BACKGROUND Multiple endocrine neoplasia type 2 (MEN 2) is caused by a RET mutation in chromosome 10. All MEN 2 patients develop medullary thyroid carcinoma (MTC). The age-related risk of MTC is associated with the type of RET mutation. Our aim was to identify prognostic factors associated with recurrent MTC in MEN 2 patients. METHODS In a nationwide case-control study, all patients who underwent total thyroidectomy in the Netherlands under the age of 20 years were classified into standard (1), high (2), or very high risk (3) for MTC based on RET-mutation type. Disease-free patients were compared with those with recurrent disease. RESULTS A total of 93 patients were included in the study.
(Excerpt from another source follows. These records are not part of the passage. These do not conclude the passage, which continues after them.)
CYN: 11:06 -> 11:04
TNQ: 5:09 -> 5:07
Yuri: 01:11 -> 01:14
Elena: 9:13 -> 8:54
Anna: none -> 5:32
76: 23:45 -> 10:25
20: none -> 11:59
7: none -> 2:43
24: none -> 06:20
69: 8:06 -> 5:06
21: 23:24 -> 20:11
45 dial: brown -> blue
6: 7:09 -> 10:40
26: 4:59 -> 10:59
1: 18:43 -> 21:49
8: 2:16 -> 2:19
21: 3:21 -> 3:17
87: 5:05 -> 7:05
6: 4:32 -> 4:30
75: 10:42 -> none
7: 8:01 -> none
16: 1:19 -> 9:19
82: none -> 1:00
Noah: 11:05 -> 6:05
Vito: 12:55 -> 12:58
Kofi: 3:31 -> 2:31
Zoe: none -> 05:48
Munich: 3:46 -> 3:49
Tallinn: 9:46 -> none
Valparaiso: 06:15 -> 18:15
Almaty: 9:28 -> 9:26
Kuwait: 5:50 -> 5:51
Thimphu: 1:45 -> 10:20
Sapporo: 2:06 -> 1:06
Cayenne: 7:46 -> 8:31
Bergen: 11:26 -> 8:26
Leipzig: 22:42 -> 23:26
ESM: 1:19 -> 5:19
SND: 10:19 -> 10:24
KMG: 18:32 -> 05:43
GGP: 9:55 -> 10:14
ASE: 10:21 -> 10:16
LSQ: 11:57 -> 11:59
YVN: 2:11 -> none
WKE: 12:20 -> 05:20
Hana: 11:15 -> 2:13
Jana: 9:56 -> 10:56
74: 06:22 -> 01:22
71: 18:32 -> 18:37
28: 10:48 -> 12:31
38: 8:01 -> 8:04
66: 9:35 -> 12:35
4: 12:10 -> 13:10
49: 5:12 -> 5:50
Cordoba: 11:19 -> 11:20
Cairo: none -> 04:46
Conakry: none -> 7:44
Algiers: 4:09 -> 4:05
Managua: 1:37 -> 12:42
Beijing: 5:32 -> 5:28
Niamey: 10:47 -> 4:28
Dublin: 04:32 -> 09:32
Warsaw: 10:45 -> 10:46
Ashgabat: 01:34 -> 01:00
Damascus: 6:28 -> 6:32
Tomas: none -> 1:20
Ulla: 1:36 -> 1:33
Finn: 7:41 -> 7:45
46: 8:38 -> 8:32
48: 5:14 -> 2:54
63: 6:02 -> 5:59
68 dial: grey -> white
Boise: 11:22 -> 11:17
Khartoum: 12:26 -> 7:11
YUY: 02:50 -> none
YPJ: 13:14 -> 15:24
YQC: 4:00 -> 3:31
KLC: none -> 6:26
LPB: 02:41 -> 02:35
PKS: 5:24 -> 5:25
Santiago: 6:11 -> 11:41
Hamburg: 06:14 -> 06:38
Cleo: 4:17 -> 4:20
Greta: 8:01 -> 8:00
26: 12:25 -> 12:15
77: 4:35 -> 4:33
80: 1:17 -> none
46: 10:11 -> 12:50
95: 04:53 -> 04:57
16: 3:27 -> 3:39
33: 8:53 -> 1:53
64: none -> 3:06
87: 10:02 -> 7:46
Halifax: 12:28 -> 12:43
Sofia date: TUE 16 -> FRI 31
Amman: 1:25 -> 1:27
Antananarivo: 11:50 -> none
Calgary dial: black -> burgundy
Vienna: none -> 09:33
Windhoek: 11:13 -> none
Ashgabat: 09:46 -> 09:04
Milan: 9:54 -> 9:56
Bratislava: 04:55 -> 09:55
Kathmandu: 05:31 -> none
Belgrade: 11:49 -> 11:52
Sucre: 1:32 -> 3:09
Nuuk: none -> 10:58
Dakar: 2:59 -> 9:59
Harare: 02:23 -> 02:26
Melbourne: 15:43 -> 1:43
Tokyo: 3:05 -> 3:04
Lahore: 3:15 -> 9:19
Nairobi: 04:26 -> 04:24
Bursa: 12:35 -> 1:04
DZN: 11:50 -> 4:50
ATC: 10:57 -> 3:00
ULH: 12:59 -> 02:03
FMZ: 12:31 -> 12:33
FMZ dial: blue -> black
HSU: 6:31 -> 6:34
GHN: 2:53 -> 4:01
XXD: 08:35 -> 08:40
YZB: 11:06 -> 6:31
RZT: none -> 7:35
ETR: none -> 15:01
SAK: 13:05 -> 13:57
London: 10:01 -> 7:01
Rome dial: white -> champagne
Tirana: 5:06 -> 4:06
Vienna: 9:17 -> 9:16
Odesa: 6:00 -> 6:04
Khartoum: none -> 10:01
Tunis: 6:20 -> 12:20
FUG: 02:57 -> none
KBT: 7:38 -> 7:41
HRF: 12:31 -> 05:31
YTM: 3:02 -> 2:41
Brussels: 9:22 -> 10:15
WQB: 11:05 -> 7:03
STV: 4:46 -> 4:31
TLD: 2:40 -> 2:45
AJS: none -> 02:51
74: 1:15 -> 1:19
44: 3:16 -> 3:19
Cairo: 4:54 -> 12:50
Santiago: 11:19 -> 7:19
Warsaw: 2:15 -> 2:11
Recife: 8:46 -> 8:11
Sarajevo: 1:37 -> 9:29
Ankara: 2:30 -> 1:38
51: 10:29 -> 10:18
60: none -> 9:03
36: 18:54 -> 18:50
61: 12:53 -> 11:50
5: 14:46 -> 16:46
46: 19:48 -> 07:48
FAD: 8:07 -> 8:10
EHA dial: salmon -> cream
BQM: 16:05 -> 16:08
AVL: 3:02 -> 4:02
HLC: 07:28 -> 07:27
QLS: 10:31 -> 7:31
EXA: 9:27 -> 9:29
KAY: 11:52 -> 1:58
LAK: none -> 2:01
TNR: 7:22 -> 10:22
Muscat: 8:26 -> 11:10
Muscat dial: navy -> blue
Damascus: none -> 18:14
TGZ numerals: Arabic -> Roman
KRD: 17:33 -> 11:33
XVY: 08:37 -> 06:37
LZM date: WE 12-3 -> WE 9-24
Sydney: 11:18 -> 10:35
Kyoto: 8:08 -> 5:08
Sixty-six percent had MTC on histology, the youngest being 1 year old. Codon 634 was most affected. Sixteen (18%) patients had persistent or recurrent disease, one of whom died. Significantly associated determinants of outcome in univariate analysis were higher age at surgery, no age-appropriate prophylactic surgery according to risk level, elevated preoperative calcitonin levels, affected codon, and the presence of lymph node metastases at surgery. On multivariate analysis only age of surgery was the single independent factor associated with persistent disease. CONCLUSIONS Prophylactic thyroidectomy beyond the recommended age is associated with persistent/recurrent disease. In addition, codon 634 mutation is associated with a high risk of recurrence requiring early surgery for all these patients.

摘要

背景

多发性内分泌腺瘤病 2 型(MEN 2)是由 10 号染色体上的 RET 突变引起的。所有 MEN 2 患者都会发展为甲状腺髓样癌(MTC)。MTC 的年龄相关风险与 RET 突变类型有关。我们的目的是确定与 MEN 2 患者复发性 MTC 相关的预后因素。

方法

在一项全国范围内的病例对照研究中,根据 RET 突变类型,将所有在荷兰 20 岁以下接受全甲状腺切除术的患者分为标准(1)、高(2)或极高(3)风险 MTC。无疾病患者与复发病例进行比较。

结果

共纳入 93 例患者。66%的患者组织学上有 MTC,最小的为 1 岁。634 密码子受影响最大。16 例(18%)患者有持续性或复发性疾病,其中 1 例死亡。单因素分析中与结局显著相关的决定因素是手术时年龄较高、未根据风险水平进行适当年龄的预防性手术、术前降钙素水平升高、受影响的密码子和手术时存在淋巴结转移。多因素分析仅显示手术时的年龄是与持续性疾病相关的唯一独立因素。

结论

超出推荐年龄的预防性甲状腺切除术与持续性/复发性疾病有关。此外,634 密码子突变与高复发风险相关,所有这些患者都需要早期手术。